Second thoughts about Chinas growth rate and their leadership - BvS
http://aidwatchers.com/2010/10/our-china-who-art-in-heaven-hallowed-be-thy-growth-rate/
After reading several articles on HN praising the Chinese system and their leaders I think this article from William Easterly can contribute to the discussion.
======
dmlorenzetti
The New Yorker article that Easterly condemns does not "gush" or "fawn" over
the Chinese government or economy. It is a piece of reporting, primarily about
the current chief economist of the World Bank, Justin Yifu Lin.

Lin takes a favorable view of the Chinese economy, of his government's
management of that economy, and of its slow movement on issues that Easterly
would prefer had been the article's focus. Lin also pushes that government-
oversight approach, through his position at the World Bank.

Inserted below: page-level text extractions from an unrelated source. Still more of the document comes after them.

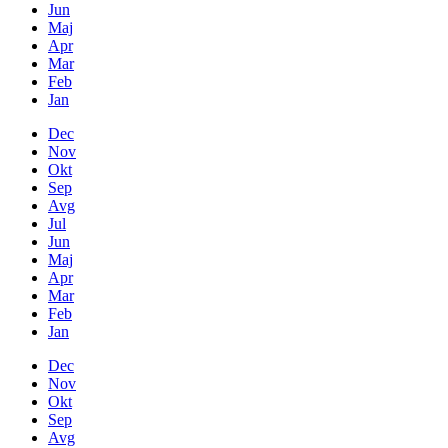
Jun
Maj
Apr
Mar
Feb
Jan
Dec
Nov
Okt
Sep
Avg
Jul
Jun
Maj
Apr
Mar
Feb
Jan
Dec
Nov
Okt
Sep
Avg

However, reporting on a person's support for a strategy is quite different
from supporting that strategy. Contrary to what you might conclude from
Easterly's "review of the evidence", the article does touch on criticisms of
Chinese policies, both economic and domestic. It points out that those
policies may not translate well to other countries, for a number of reasons
(and it certainly does not "recommend" the approach, as claimed). The article
also points out their environmental consequences, and considers predictions
that China's suppression of democracy, among other factors such as income
imbalances, ultimately will prevent its economy from growing at pace.

In short, while it was not as critical of China's human rights position as
some past New Yorker articles, it certainly is not the praise piece that
Easterly portrays. His position statement reads like he didn't finish reading
to the end.